Fix: Add proof slots to the outline before drafting. Require at least one proof element per major section.
Mistake 3: Mixing voice with proof
If you edit tone and facts at the same time you'll miss both.
Fix: Do a voice pass where you change style only. Do a proof pass where you validate claims. This separation sounds pedantic but it's how you keep your edits from turning into a messy rewrite spiral.
Mistake 4: Ignoring claim boundaries
AI loves confident language. Publishing loves accuracy.
Fix: Tell the model upfront what it's not allowed to claim. Remove superlatives unless you can support them. Replace hype with specificity ("here's when this works, here's when it doesn't").
Mistake 5: Overwriting instead of guiding upfront
If you find yourself constantly rewriting it usually means the AI wasn't given enough constraints early.
Fix: Spend more time on the brief and structure. Iterate prompts in smaller chunks (section by section). Ask for alternatives ("give me 3 intros with different stances") instead of accepting the first attempt.
Make AI your thinking partner (not a vending machine)
The biggest upgrade isn't a better model. It's treating the model differently.

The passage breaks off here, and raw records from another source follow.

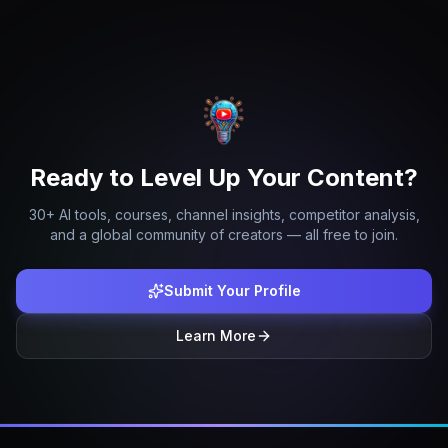
Ready to Level Up Your Content?
30+ AI tools, courses, channel insights, competitor analysis,
and a global community of creators — all free to join.
Submit Your Profile
Learn More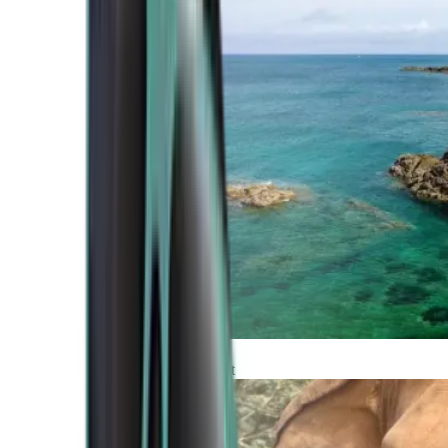
Atlantic Coast
Africa and Middle East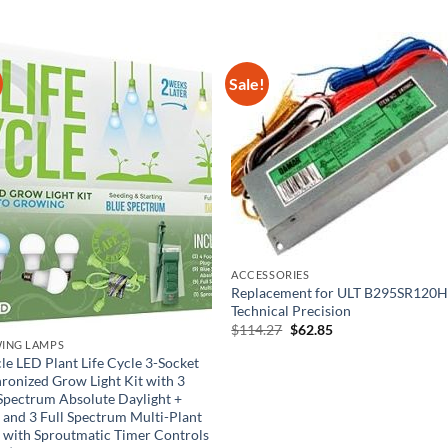
Sale!
ACCESSORIES
Replacement for ULT B295SR120H
Technical Precision
Original
Current
$
114.27
$
62.85
price
price
ING LAMPS
was:
is:
le LED Plant Life Cycle 3-Socket
$114.27.
$62.85.
ronized Grow Light Kit with 3
Spectrum Absolute Daylight +
 and 3 Full Spectrum Multi-Plant
 with Sproutmatic Timer Controls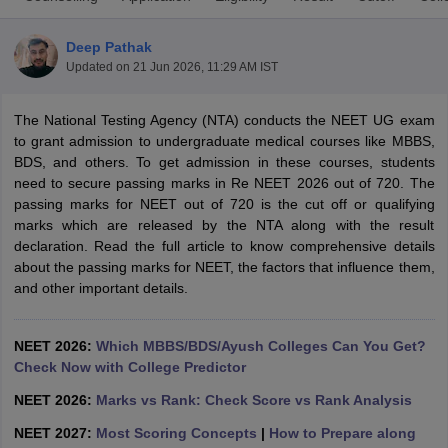
Deep Pathak
Updated on
21 Jun 2026, 11:29 AM IST
The National Testing Agency (NTA) conducts the NEET UG exam
to grant admission to undergraduate medical courses like MBBS,
BDS, and others. To get admission in these courses, students
need to secure passing marks in Re NEET 2026 out of 720. The
Cutoff
NEET PG Counselling
passing marks for NEET out of 720 is the cut off or qualifying
nselling
NEET MDS Cutoff
marks which are released by the NTA along with the result
declaration. Read the full article to know comprehensive details
T Cutoff
about the passing marks for NEET, the factors that influence them,
Sc Nursing Fees Structure
AIIMS BSc Nursing Result
AIIMS BSc Nursin
and other important details.
NEET 2026:
Which MBBS/BDS/Ayush Colleges Can You Get?
Check Now with College Predictor
ctor
NEET 2026:
Marks vs Rank: Check Score vs Rank Analysis
NEET 2027:
Most Scoring Concepts
|
How to Prepare along
olleges in Bangalore
Medical Colleges in Chennai
Medical Colleges in K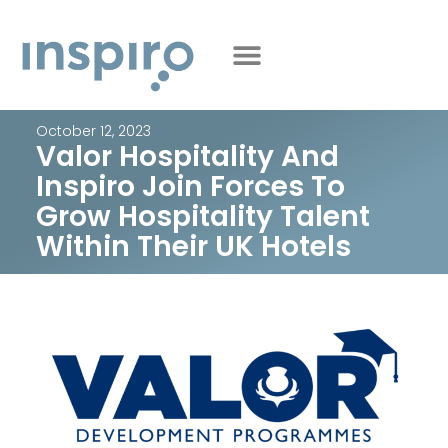
October 12, 2023
Valor Hospitality And
Inspiro Join Forces To
Grow Hospitality Talent
Within Their UK Hotels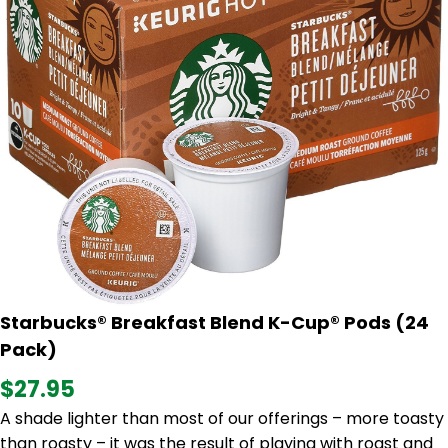
Starbucks® Breakfast Blend K-Cup® Pods (24
Pack)
$27.95
A shade lighter than most of our offerings – more toasty
than roasty – it was the result of playing with roast and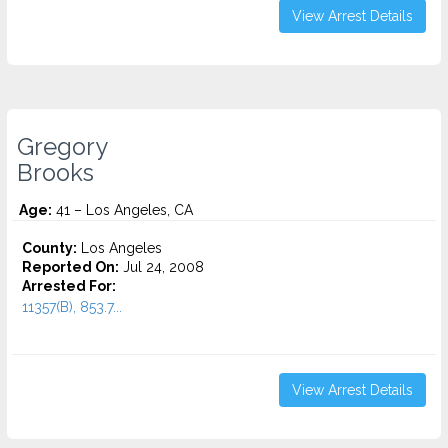
View Arrest Details
Gregory
Brooks
Age:
41 – Los Angeles, CA
County:
Los Angeles
Reported On:
Jul 24, 2008
Arrested For:
11357(B), 853.7...
View Arrest Details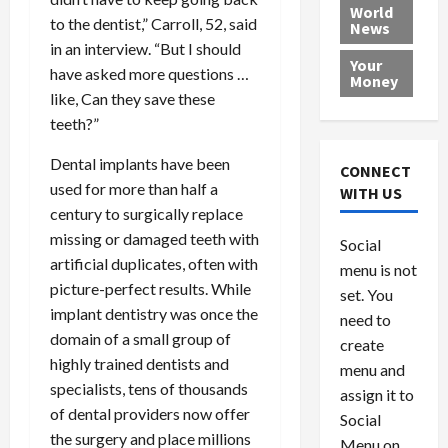
e
h
l
r
x
World
to the dentist,” Carroll, 52, said
News
a
e
P
w
c
in an interview. “But I should
d
N
r
o
a
Your
i
a
have asked more questions …
o
r
r
Money
n
t
v
l
a
like, Can they save these
g
i
i
d
s
teeth?”
a
o
d
9
t
n
e
V
Dental implants have been
August
CONNECT
$
r
e
5,
used for more than half a
WITH US
1
s
2026
n
August
century to surgically replace
0
F
e
5,
missing or damaged teeth with
0
Social
0
2026
a
z
artificial duplicates, often with
menu is not
,
c
u
0
picture-perfect results. While
8
set. You
e
e
implant dentistry was once the
6
M
l
need to
0
i
domain of a small group of
a
create
l
n
highly trained dentists and
menu and
l
s
July
specialists, tens of thousands
assign it to
i
29,
P
of dental providers now offer
Social
2026
o
l
the surgery and place millions
Menu on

If you treat ChatGPT like an "article vending machine" you'll be disappointed. If you treat it like a thinking partner that drafts after you decide you'll get leverage.

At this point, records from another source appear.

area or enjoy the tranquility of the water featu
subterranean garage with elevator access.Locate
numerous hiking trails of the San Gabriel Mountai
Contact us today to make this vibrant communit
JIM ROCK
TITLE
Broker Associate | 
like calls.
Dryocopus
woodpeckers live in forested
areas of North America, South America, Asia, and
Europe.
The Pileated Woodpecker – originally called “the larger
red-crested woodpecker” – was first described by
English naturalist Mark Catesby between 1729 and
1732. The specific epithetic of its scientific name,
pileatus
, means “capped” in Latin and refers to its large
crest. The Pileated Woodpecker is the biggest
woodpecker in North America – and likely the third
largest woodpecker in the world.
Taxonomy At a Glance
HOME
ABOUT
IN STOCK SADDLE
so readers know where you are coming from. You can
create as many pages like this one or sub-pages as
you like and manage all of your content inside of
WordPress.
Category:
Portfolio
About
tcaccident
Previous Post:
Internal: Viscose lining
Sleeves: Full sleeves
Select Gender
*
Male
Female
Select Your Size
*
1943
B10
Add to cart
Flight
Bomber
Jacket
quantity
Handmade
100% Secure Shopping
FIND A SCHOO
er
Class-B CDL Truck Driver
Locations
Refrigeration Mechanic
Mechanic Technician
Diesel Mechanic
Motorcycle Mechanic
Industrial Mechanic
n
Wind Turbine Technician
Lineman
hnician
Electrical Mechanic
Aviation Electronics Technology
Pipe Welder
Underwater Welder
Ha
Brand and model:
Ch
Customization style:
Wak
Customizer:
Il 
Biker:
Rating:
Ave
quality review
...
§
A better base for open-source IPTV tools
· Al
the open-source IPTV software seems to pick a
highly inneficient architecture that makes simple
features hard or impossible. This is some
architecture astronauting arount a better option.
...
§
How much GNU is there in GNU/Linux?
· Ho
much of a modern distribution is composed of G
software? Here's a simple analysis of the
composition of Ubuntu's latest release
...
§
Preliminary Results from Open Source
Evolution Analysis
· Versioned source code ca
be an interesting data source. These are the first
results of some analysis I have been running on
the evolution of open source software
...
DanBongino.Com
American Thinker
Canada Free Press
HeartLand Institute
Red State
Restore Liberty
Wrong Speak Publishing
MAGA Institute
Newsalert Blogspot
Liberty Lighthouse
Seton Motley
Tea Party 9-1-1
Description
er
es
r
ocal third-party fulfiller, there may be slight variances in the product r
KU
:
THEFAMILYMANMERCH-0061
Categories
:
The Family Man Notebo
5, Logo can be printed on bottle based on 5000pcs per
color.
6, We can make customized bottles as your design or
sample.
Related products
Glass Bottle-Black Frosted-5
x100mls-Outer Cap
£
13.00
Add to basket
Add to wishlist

What AI is guessing when you provide limited input
When you provide limited input AI is guessing:
- What you mean by "best practices"
- What level of reader sophistication to assume
- What objections to address
- Whether you want thought leadership or SEO filler
- What examples would be believable
And when it guesses it tends to choose the safest middle. That's why the same prompt produces content that feels like it was written for everyone and therefore no one.

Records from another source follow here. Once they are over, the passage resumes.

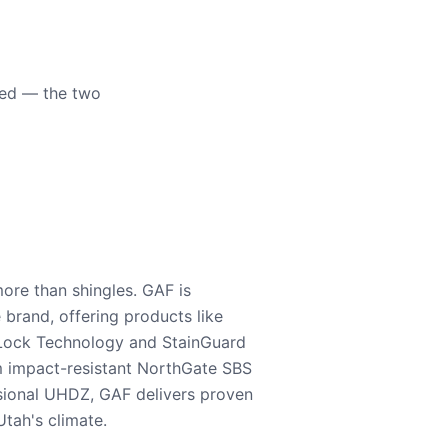
eed — the two
ore than shingles. GAF is
e brand, offering products like
Lock Technology and StainGuard
m impact-resistant NorthGate SBS
nsional UHDZ, GAF delivers proven
tah's climate.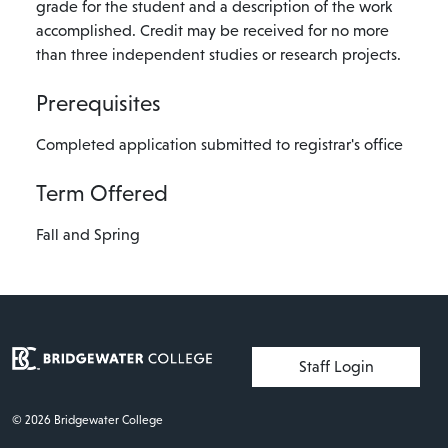
grade for the student and a description of the work
accomplished. Credit may be received for no more
than three independent studies or research projects.
Prerequisites
Completed application submitted to registrar's office
Term Offered
Fall and Spring
User account menu
Staff Login
© 2026 Bridgewater College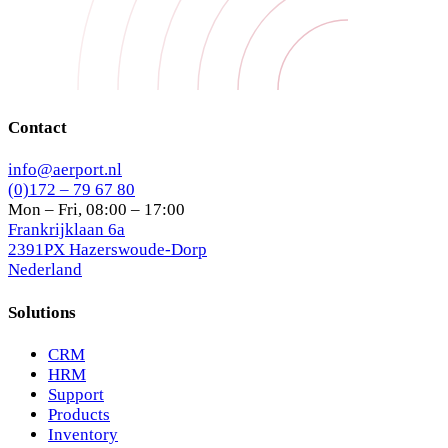
Contact
info@aerport.nl
(0)172 – 79 67 80
Mon – Fri, 08:00 – 17:00
Frankrijklaan 6a
2391PX Hazerswoude-Dorp
Nederland
Solutions
CRM
HRM
Support
Products
Inventory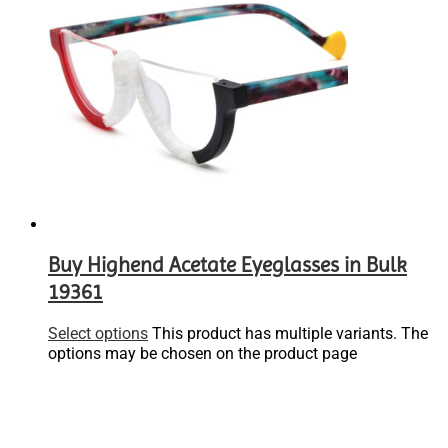
Buy Highend Acetate Eyeglasses in Bulk
19361
Select options
This product has multiple variants. The
options may be chosen on the product page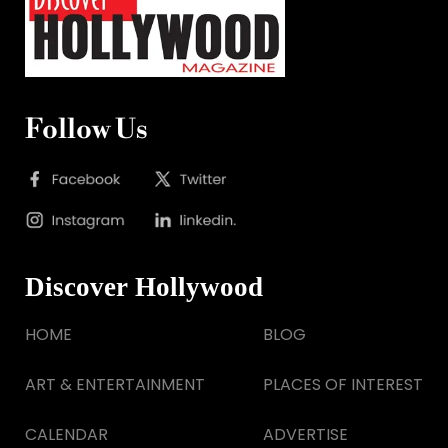
Follow Us
Discover Hollywood
HOME
BLOG
ART & ENTERTAINMENT
PLACES OF INTEREST
CALENDAR
ADVERTISE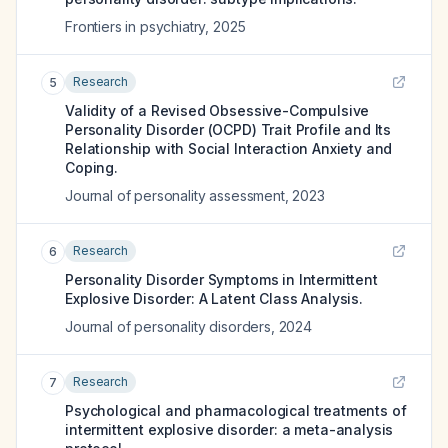
Frontiers in psychiatry
,
2025
Research
5
Validity of a Revised Obsessive-Compulsive
Personality Disorder (OCPD) Trait Profile and Its
Relationship with Social Interaction Anxiety and
Coping.
Journal of personality assessment
,
2023
Research
6
Personality Disorder Symptoms in Intermittent
Explosive Disorder: A Latent Class Analysis.
Journal of personality disorders
,
2024
Research
7
Psychological and pharmacological treatments of
intermittent explosive disorder: a meta-analysis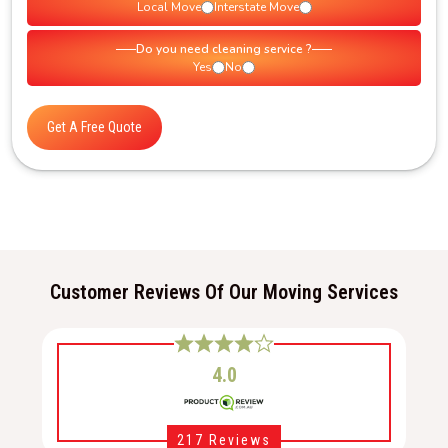
Local Move
Interstate Move
Do you need cleaning service ?
Yes
No
Get A Free Quote
Customer Reviews Of Our Moving Services
4.0
217 Reviews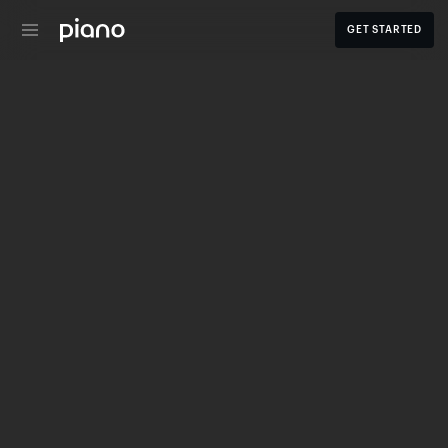
GET STARTED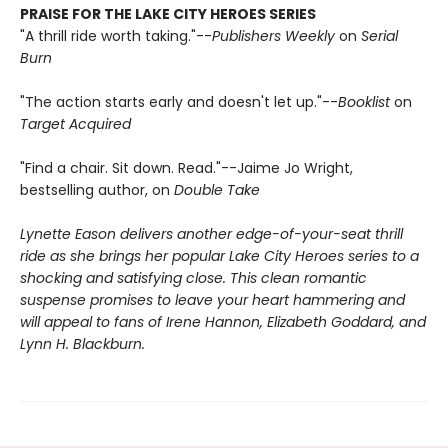
PRAISE FOR THE LAKE CITY HEROES SERIES
"A thrill ride worth taking."--
Publishers Weekly
on
Serial
Burn
"The action starts early and doesn't let up."--
Booklist
on
Target Acquired
"Find a chair. Sit down. Read."--Jaime Jo Wright,
bestselling author, on
Double Take
Lynette Eason delivers another edge-of-your-seat thrill
ride as she brings her popular Lake City Heroes series to a
shocking and satisfying close. This clean romantic
suspense promises to leave your heart hammering and
will appeal to fans of Irene Hannon, Elizabeth Goddard, and
Lynn H. Blackburn.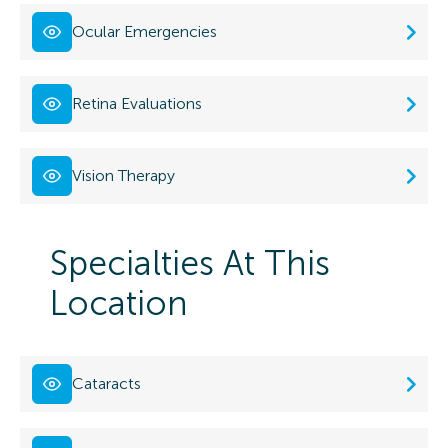
Ocular Emergencies
Retina Evaluations
Vision Therapy
Specialties At This
Location
Cataracts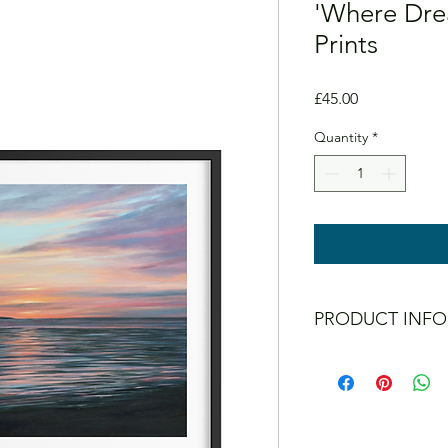
'Where Drea
Prints
Price
£45.00
Quantity
*
PRODUCT INFO
Guaranteed not to fad
All prints are signed 
Mount and frame N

Shared decision-making produces better content
Shared decision-making sounds fancy. It's simple:
- You make the high-level calls
- The AI accelerates execution
Practical ways to do this:
- Ask it to propose options then you choose ("3 angles, 3 outlines, 3 hooks")
- Tell it your stance and have it argue against you (to sharpen your position)
- Have it generate questions a skeptical reader would ask then answer them
- Use it to compress time between decisions and draft without outsourcing ownership
When you do this the output starts to feel like it has a brain behind it. Because it does: yours.
Practical next steps: how to start this week
If you want a better publish-ready hit rate starting this week do this:
- Stop asking for full articles from a topic-only prompt
- Write a one-page brief with reader context, angle, claim boundaries and proof requirements
- Ask for structure first with proof slots included
- Draft section-by-section instead of generating one massive first draft
- Run two separate editing passes: a voice pass then a proof pass
- Add at least one use-now asset (template, checklist, rubric) before publishing
- Do a final read-aloud skim as a skeptical reader and cut anything that doesn't earn its space
That's the gap-filler. Not "better prompts" but a better sequence.
Take one article you've been meaning to publish and run it through the workflow in this post. You'll feel the difference by Step 3 because the draft will stop guessing what you mean.